Table of Contents
- Summary
- Sampling
- Bandwidth
- Waveform Interpolation
- References
Summary
This is the first publish of this series where I present some aspects that distort electrical signal measurement result. In this article I will focus on artifacts introduced by improper oscilloscope parameter selection and settings related to sampling. This one focus on what happens in the scope itself after the signal has entered an oscilloscope.
Sampling
Digital real-time oscilloscopes create representation of waveform by sampling the signal using an ADC. This is not an ideal process. The signal goes through conditioning circuit, sampled by ADC, processed by DSP and finally displayed.

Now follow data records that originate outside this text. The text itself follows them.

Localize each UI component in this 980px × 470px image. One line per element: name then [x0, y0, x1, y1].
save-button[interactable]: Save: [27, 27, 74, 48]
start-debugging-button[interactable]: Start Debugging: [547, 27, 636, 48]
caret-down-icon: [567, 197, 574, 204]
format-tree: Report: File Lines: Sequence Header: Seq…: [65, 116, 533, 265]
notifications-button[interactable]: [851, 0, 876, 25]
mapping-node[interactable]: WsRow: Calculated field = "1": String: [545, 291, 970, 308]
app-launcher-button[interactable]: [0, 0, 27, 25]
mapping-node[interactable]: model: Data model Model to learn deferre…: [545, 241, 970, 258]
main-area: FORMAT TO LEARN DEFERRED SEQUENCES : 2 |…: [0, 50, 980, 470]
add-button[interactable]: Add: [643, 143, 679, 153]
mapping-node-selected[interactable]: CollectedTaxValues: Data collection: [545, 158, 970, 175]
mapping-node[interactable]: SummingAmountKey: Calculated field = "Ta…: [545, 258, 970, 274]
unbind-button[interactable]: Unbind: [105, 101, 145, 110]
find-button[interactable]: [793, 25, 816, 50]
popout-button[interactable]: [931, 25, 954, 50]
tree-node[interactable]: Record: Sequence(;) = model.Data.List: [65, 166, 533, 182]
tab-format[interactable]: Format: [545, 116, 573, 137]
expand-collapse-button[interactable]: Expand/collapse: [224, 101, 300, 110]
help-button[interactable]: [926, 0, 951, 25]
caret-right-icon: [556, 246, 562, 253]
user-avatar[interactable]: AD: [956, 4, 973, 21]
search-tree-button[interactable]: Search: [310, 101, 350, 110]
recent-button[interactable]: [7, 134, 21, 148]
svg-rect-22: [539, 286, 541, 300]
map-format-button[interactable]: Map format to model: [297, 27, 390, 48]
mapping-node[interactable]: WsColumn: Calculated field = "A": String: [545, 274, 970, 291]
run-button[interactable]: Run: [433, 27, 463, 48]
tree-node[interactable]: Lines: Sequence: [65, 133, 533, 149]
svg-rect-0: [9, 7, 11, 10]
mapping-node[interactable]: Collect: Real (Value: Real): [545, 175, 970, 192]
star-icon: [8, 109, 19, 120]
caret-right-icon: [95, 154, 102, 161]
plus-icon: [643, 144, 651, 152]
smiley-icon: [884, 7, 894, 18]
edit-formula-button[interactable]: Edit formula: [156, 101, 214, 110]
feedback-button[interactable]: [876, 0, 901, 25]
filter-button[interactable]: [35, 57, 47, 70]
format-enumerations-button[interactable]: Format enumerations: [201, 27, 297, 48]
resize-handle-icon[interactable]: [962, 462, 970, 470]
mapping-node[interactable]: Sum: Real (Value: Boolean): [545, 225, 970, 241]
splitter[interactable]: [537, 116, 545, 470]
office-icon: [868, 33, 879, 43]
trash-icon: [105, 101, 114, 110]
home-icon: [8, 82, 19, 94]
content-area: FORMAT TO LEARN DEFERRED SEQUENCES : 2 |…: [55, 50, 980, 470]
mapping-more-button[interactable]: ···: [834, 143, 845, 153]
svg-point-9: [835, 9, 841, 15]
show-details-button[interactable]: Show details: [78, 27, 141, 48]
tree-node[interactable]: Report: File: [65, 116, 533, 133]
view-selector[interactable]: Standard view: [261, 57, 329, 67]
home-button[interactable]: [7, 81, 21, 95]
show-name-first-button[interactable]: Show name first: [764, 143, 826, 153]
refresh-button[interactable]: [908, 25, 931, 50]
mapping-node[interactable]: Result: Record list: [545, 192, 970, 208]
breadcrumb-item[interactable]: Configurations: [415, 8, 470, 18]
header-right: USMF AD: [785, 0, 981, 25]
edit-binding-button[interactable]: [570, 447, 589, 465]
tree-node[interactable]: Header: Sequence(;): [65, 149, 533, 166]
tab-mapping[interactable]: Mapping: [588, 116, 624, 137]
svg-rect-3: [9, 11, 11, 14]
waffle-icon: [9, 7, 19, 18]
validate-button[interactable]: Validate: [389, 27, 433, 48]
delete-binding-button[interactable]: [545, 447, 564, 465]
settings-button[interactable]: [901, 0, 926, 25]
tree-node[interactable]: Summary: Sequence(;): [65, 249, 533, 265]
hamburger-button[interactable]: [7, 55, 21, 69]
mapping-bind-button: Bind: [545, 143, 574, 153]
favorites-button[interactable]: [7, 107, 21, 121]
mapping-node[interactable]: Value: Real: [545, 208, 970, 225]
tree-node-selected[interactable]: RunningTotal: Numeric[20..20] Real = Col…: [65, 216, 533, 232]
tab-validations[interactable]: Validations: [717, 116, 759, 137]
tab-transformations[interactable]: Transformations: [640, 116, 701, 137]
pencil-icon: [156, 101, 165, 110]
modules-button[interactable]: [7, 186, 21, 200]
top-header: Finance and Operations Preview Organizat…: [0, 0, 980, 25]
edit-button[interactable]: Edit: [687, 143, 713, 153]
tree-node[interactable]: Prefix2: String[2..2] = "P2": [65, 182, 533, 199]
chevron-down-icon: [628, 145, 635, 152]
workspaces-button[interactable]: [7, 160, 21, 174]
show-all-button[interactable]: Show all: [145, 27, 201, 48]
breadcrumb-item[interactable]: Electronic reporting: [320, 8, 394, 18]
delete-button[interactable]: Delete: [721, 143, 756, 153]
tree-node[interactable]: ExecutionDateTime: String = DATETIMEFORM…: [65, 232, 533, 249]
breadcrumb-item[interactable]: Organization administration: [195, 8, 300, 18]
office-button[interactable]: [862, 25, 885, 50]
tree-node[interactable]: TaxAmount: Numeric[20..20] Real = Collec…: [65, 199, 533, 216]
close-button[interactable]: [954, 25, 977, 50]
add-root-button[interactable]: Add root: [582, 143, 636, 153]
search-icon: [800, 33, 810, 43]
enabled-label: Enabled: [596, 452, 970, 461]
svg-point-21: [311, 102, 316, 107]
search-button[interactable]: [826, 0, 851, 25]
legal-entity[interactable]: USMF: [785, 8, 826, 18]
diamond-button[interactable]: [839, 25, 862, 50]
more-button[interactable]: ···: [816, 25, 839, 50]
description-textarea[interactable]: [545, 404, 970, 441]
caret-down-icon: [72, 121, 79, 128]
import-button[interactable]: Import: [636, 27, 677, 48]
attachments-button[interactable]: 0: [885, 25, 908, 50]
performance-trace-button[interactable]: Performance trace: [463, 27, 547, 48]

The higher the sample rate vs the signal bandwidth, the more fidelity there is to recreate the signal. According to sampling theory, you need a sample rate at least 2 times the signal bandwidth.
Bandwidth
System bandwidth, including those of the oscilloscope, the probe, and any other component that may be involved, is an important parameter to consider. Usually, we choose a bandwidth according to the bandwidth or edge rate of the signal. For example, measuring a GPIO would usually call for a modest bandwidth of 500MHz or less.
When selecting the bandwidth, we should consider the edge rate, that is the rise or fall time of the signal. In general, we should opt to have a system bandwidth that is at least as large as the signal bandwidth using a Gaussian approximation for the input filtration stage for the scope.
Here, we’ve set the low-pass bandwidth to the inverse of the rise time for the digital signal we want to measure, which will provide plenty of headroom for our measurement. Note that, for a first-order filter, the signal bandwidth is 0.35 divided by the rise time (so-called knee frequency), but higher-order filters will have different values in the numerator. The typical rule of thumb is that our oscilloscope bandwidth should be double the signal bandwidth for the given filter order on our oscilloscope front-end, but setting the numerator to 1 provides about 3x bandwidth.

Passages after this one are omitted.